Hoje eu estava no banheiro da minha
academia, onde tem muitas senhoras da terceira idade. Parei para observar seus
movimentos lentos trocando cada peça de roupa que vestia sua pele flácida.
Calcinha e sutiã beges. Penteavam cuidadosamente os cabelos grisalhos. Com a
calma de quem não tem mais filhos pequenos esperando para serem cuidados, nem
adolescentes que precisam ser vigiados. Com a calma de quem talvez não tenha
nem mais marido, nem uma casa movimentada para administrar. Com a calma de quem
não tem mais chefe para dar satisfação, nem trabalho para tocar. Calma.
Tive
sentimentos ambíguos em relação à próxima esquina por onde vou passar (na
melhor das hipóteses). Há algum tempo talvez eu sentisse medo ou pesar. Mas
ando tão exausta desta vida frenética, que já há alguns anos tenho aprendido a
desassociar estar sozinho e em paz de sentir-se solitário, e a distinguir calma
de tristeza. Talvez possa haver, sim, alegria na tranquilidade. Deve haver certo alívio quando se
sente praticamente obrigada a viver mais lentamente. Mais do que não ter mais
forças para correr, não se tem mais pressa. Isso pode ser libertador depois de
anos de labuta, de urgências, de prazeres e desprazeres intensos.

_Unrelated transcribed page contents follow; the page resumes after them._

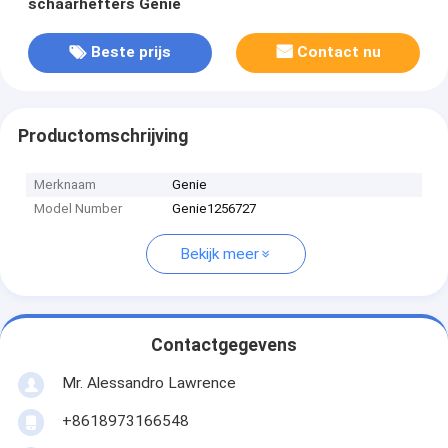
schaarhefters Genie
Beste prijs
Contact nu
Productomschrijving
Merknaam
Genie
Model Number
Genie1256727
Bekijk meer
Contactgegevens
Mr. Alessandro Lawrence
+8618973166548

Então, antes de me permitir ter pena
da vida que eu quase julguei "vazia de sentido" dessas senhoras,
tento imaginar a preguiça que elas devem sentir só de olhar para mim correndo
para me aprontar, tentando secar os cabelos, ao mesmo tempo que contorço o
pescoço segurando o celular com os ombros para dar algumas ligações urgentes, e
saindo ofegante, acelerada, sem mal ter tempo de dizer "até logo",
para não perder a hora de chegar no escritório. Saí da academia
satisfeita em pensar que estou me preparando para ser uma velhinha feliz.
Porque cada fase deve ser vivida em sua inteireza.